Я могу ошибиться сейчас, но, кажется, это была его последняя поездка (в Россию — прим. ред.). Прилетел Березовский в Москву, поехал к Путину, и состоялся у них разговор. Опять же, могу ошибиться, но, кажется, это был последний разговор Путина с Березовским (и Березовского с Путиным). Со слов Бориса Абрамовича разговор был следующий: — Боря, что ты на меня все время наезжаешь? — Я на тебя не наезжаю, ты что имеешь в виду? — Ну, «Курск»… (Тогда, если Вы помните, подводная лодка «Курск» затонула, и Первый канал, которым частично владел Березовский, в лучших журналистских традициях свободных перестроечных времен «наехал» на правительство.) — Володя, я на тебя не наезжаю. Какой «Курск»? Если бы я хотел на тебя наехать, я поднял бы совсем другой вопрос. Я поднял бы вопрос о том, кто взорвал дома в сентябре 1999 года. — И что Путин ответил? — спросил я Березовского, когда он пересказывал мне свой разговор с Путиным. — Он промолчал. Так вот теперь, Юля, вернемся к Вашей неправильной предпосылке, а заодно проведем викторину и ответим на два вопроса:
1) Что именно понял Березовский, когда сидя со мною в машине говорил «Я все понял, какой я м-дак…»
2) Почему промолчал Путин и что это означало для Березовского.
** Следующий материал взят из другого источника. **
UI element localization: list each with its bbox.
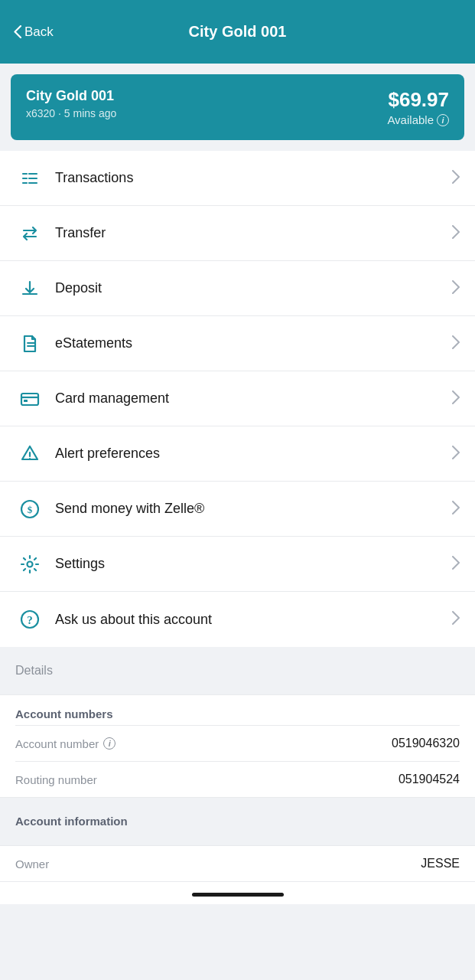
account-number-value: 0519046320 bbox=[392, 737, 460, 750]
svg-text:?: ? bbox=[27, 614, 33, 626]
available-label: Available bbox=[387, 113, 434, 126]
account-info-group: Owner JESSE bbox=[0, 845, 475, 882]
chevron-right-icon bbox=[452, 611, 460, 628]
svg-point-12 bbox=[29, 458, 31, 459]
menu-item-alert-preferences[interactable]: Alert preferences bbox=[0, 426, 475, 482]
zelle-icon: $ bbox=[15, 498, 44, 520]
chevron-right-icon bbox=[452, 335, 460, 352]
chevron-right-icon bbox=[452, 280, 460, 297]
account-numbers-group: Account numbers Account number i 0519046… bbox=[0, 694, 475, 798]
routing-number-value: 051904524 bbox=[399, 773, 460, 786]
account-info-section: Account information bbox=[0, 798, 475, 835]
owner-row: Owner JESSE bbox=[15, 846, 460, 881]
menu-item-estatements[interactable]: eStatements bbox=[0, 316, 475, 371]
menu-label-estatements: eStatements bbox=[55, 335, 452, 351]
header-title: City Gold 001 bbox=[189, 23, 287, 41]
back-button[interactable]: Back bbox=[14, 24, 54, 40]
alert-icon bbox=[15, 443, 44, 465]
owner-label: Owner bbox=[15, 858, 49, 871]
menu-label-settings: Settings bbox=[55, 556, 452, 572]
owner-value: JESSE bbox=[421, 857, 460, 871]
header: Back City Gold 001 bbox=[0, 0, 475, 64]
menu-item-transfer[interactable]: Transfer bbox=[0, 206, 475, 261]
account-sub: x6320 · 5 mins ago bbox=[26, 107, 116, 119]
menu-label-ask-us: Ask us about this account bbox=[55, 612, 452, 628]
help-icon: ? bbox=[15, 609, 44, 630]
deposit-icon bbox=[15, 278, 44, 299]
account-numbers-title: Account numbers bbox=[15, 695, 460, 726]
routing-number-label: Routing number bbox=[15, 773, 97, 786]
menu-item-settings[interactable]: Settings bbox=[0, 537, 475, 592]
chevron-right-icon bbox=[452, 225, 460, 242]
account-info-title: Account information bbox=[15, 815, 128, 828]
account-card-left: City Gold 001 x6320 · 5 mins ago bbox=[26, 88, 116, 119]
account-card-right: $69.97 Available i bbox=[387, 88, 449, 126]
back-label: Back bbox=[24, 24, 54, 40]
account-card: City Gold 001 x6320 · 5 mins ago $69.97 … bbox=[11, 74, 464, 140]
details-section: Details bbox=[0, 647, 475, 684]
menu-item-send-money-zelle[interactable]: $ Send money with Zelle® bbox=[0, 482, 475, 537]
menu-item-deposit[interactable]: Deposit bbox=[0, 261, 475, 316]
menu-label-deposit: Deposit bbox=[55, 280, 452, 296]
svg-text:$: $ bbox=[28, 504, 33, 515]
menu-item-transactions[interactable]: Transactions bbox=[0, 151, 475, 206]
transfer-icon bbox=[15, 223, 44, 244]
available-info-icon[interactable]: i bbox=[437, 114, 449, 126]
svg-rect-10 bbox=[24, 400, 28, 402]
svg-point-15 bbox=[28, 561, 33, 567]
menu-label-alert-preferences: Alert preferences bbox=[55, 446, 452, 462]
account-number-info-icon[interactable]: i bbox=[103, 737, 115, 750]
menu-item-ask-us[interactable]: ? Ask us about this account bbox=[0, 592, 475, 647]
details-title: Details bbox=[15, 664, 53, 677]
document-icon bbox=[15, 333, 44, 354]
account-number-row: Account number i 0519046320 bbox=[15, 726, 460, 762]
account-number-label: Account number i bbox=[15, 737, 115, 750]
svg-rect-8 bbox=[21, 394, 38, 405]
card-icon bbox=[15, 388, 44, 410]
routing-number-row: Routing number 051904524 bbox=[15, 762, 460, 797]
chevron-right-icon bbox=[452, 170, 460, 187]
chevron-right-icon bbox=[452, 501, 460, 518]
home-indicator bbox=[192, 893, 284, 897]
list-icon bbox=[15, 168, 44, 189]
menu-label-send-money-zelle: Send money with Zelle® bbox=[55, 501, 452, 517]
menu-item-card-management[interactable]: Card management bbox=[0, 371, 475, 426]
settings-icon bbox=[15, 554, 44, 575]
chevron-right-icon bbox=[452, 446, 460, 462]
menu-label-transactions: Transactions bbox=[55, 170, 452, 186]
menu-label-card-management: Card management bbox=[55, 390, 452, 407]
account-name: City Gold 001 bbox=[26, 88, 116, 104]
bottom-pill-area bbox=[0, 882, 475, 904]
menu-list: Transactions Transfer Deposit bbox=[0, 151, 475, 647]
account-balance: $69.97 bbox=[387, 88, 449, 112]
account-available: Available i bbox=[387, 113, 449, 126]
chevron-right-icon bbox=[452, 390, 460, 407]
menu-label-transfer: Transfer bbox=[55, 225, 452, 241]
chevron-right-icon bbox=[452, 556, 460, 573]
Березовский назвал себя «м-даком» не потому, что раньше не догадался о взрывах… И понял он в том момент не то, что: «Ага, дома взрывал Путин!!!». Совсем не это он понял. Он понял то, чего до сих пор не можете понять Вы: Путин потому так уверенно и шел к власти, что ощущал за собой поддержку двух сих — «семьи» и ФСБ. Только такая поддержка обеспечивала в 2000 году президентство. Но Березовский-то этого не знал. Он ведь считал, что кроме «семьи», Путина никто не поддерживает! Он искренне считал, что Путина ставит он, Березовский. Да и все остальные так считали. Понимаете, у вас вся страна, как ошалелая, начиная с Березовского, кстати, и кончая Вами, верила в то, что страной управляет Березовский. А Березовский ничем не управлял, и власти у него никогда не было. Понимаете? Никогда! И он это теперь понял, а Вы еще нет. Потому что власть была у Абрамовича, у Волошина, у Чубайса, у Лужкова… И заметьте, все эти люди до сих пор при власти. У Березовского власти не было. Поэтому и только поэтому он оказался в изгнании за границей
Теперь второй вопрос нашей викторины: почему промолчал Путин и что это означало для Березовского. Путин промолчал, потому что сказать ему было нечего, потому что он очень хорошо знал, кто и зачем взрывал дома. И не смог он, как и сегодняшние дикторы Первого канала, выдавить из себя в частном разговоре с Березовским, что дома «взрывали чеченцы», потому что чеченцы их не взрывали. А Березовский в этот самый момент, наконец-то, понял не только то, что ФСБ взрывала дома. Это он еще до визита к Путину начал понимать. Березовский понял для себя главное: что Путин об этом знает. — И что ты хочешь с этой рукописью делать? — спросил Борис, когда закончил свой рассказ о полете в Москву. — Публиковать. — Где? — Не знаю. В «Новой газете», если получится. Больше ведь негде… И я позвонил Юрию Щекочихину. Я не помню сейчас, кто дал мне телефон Щекочихина. Не Березовский. Я позвонил Щекочихину. Это был мой первый звонок ему. Мы не были знакомы. Я попросил его встретиться со мною в любой указанной им стране, кроме России, для разговора. Он предложил Загреб.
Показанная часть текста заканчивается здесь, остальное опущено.